A veces me preguntan por qué sigo escribiendo. Por qué insisto en esta columna, semana tras semana, como si la palabra pudiera cambiar algo. Y aunque sé que no siempre transforma, sigo creyendo que puede iluminar. Que puede, al menos, abrir una rendija en la conciencia colectiva. Porque para mí, la palabra escrita es eso: un pequeño instrumento de transformación social. Pequeño, sí. Quizás hasta insignificante. Pero es mío. Y lo he asumido con responsabilidad.

Construir caminos justos y trascendentes para las futuras generaciones es, en mi visión, una tarea compartida. No es de unos pocos iluminados ni de quienes ostentan cargos. Es de todos. Sin excluir a nadie. La responsabilidad no se delega, se asume. Y en ese asumir, cada quien debe encontrar su forma de contribuir. La mía ha sido esta: escribir, imaginar, proponer, conectar.

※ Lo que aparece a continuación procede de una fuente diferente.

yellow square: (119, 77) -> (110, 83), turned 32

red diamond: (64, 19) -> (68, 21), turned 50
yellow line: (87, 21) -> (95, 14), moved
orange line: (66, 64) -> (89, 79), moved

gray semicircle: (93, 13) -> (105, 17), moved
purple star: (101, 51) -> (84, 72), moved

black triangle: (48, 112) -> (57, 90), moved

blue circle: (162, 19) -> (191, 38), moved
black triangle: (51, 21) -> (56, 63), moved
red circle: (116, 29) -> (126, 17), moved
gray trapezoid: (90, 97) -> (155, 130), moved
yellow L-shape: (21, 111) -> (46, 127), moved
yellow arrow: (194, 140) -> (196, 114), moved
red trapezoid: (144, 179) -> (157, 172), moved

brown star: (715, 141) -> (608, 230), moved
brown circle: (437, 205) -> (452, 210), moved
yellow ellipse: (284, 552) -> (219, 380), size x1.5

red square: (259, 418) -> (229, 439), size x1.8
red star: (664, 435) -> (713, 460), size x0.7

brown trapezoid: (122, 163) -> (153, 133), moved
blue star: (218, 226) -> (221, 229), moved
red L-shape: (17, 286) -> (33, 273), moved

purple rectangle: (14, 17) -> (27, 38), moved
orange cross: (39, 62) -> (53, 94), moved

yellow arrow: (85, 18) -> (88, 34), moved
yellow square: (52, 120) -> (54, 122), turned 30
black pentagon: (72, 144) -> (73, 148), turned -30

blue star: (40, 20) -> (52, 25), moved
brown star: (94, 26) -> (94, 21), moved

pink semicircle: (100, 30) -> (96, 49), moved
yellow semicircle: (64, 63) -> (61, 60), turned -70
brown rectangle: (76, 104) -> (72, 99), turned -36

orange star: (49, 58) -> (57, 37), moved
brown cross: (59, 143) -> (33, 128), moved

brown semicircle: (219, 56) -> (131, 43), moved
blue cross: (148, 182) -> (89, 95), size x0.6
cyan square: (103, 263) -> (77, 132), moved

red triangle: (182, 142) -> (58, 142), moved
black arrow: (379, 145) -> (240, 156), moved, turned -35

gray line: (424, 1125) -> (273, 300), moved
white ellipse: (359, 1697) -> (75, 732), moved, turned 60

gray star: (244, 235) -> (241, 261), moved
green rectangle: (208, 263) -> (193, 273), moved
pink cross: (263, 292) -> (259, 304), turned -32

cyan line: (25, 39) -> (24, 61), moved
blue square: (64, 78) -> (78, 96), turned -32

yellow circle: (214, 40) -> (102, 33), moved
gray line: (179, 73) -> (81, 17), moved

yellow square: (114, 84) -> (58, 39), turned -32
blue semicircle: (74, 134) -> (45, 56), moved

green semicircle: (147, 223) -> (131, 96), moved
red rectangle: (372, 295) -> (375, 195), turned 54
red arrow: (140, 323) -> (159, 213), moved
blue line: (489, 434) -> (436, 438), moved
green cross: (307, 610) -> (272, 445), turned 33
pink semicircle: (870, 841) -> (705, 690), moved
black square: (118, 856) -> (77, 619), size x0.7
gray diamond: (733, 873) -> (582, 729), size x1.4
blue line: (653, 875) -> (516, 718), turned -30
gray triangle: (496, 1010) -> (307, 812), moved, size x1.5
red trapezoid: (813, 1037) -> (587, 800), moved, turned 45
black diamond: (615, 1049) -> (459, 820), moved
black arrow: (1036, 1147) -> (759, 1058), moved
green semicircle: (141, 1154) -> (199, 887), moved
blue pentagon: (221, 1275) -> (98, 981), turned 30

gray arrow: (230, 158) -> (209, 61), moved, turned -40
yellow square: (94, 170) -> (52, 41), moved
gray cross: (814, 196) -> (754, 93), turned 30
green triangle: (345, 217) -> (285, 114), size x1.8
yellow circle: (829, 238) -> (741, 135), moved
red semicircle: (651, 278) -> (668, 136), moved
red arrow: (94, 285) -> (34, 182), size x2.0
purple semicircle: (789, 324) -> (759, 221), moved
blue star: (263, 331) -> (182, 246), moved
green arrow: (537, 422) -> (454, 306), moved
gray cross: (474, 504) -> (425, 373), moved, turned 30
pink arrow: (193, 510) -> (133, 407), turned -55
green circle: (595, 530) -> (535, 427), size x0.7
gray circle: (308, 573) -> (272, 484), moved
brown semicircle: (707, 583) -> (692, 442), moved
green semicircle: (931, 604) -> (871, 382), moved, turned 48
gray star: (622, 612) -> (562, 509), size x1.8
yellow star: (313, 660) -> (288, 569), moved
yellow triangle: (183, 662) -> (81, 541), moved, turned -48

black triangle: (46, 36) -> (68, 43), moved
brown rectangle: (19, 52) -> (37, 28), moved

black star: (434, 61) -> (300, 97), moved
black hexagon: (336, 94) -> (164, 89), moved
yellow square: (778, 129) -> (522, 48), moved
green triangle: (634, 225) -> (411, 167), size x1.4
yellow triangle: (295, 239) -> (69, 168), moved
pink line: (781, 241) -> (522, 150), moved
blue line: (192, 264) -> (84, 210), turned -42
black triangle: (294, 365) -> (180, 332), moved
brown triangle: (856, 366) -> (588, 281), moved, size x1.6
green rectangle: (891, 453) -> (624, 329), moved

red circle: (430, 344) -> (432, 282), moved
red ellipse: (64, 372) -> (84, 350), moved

No soy un político. No me veo en el papel del político oficioso, ni en el de quien vive de la política como si fuera un modo de vida. Para mí, la política es una circunstancia. Un espacio que transito con pragmatismo, buscando respuestas reales a los problemas de la gente. Respeto profundamente a quienes se involucran con vocación, pero me cuesta comprender a quienes hacen de ella su única identidad. Yo prefiero construir puentes entre lo tangible y lo posible. Entre lo que se necesita y lo que se puede hacer.

Como creador de contenidos, he recorrido este camino con la esperanza intacta. A mis 56 años, sigo creyendo que los sueños pueden convertirse en realidad. Que imaginar posibilidades no es ingenuo, sino necesario. Que la política de multiplicar el bien y practicar la venganza del perdón —como me enseñaron mis mentores, mis formadores, mis ex compañeros de la izquierda— sigue siendo una premisa válida. Una guía ética en medio del ruido.

No soy un ser espiritual, en el sentido tradicional. No me muevo por dogmas ni por revelaciones. Pero vivo con conciencia y profundidad. Vinculado al mundo y sus preocupaciones. A las necesidades concretas de la gente. Y en ese vínculo, trato de mantener el equilibrio. No es fácil. Los intereses económicos y políticos nos rodean, nos presionan, nos seducen. Pero mi racionalidad me recuerda lo esencial. Me ancla. Me permite vivir sin apegos ni materialismo a ultranza.

La maledicencia humana es inevitable, más aún en el ámbito político. ¿Cómo la enfrento? Con la palabra. Con mi espada y mi escudo. A través de ella defiendo mis ideas, mis valores, mis decisiones. Y sigo adelante. Porque esta lucha no es contra personas, sino contra la indiferencia, la injusticia, la resignación.

No escribo para ensalzar a los políticos. Escribo para conectar con las personas. Para decirles que todavía hay esperanza. Que podemos construir algo distinto. Que el futuro no está escrito, pero sí puede ser imaginado. Y que imaginarlo juntos es el primer paso para hacerlo posible.

Desde este trapiche, sigo moliendo ideas. Sigo creyendo. Sigo escribiendo.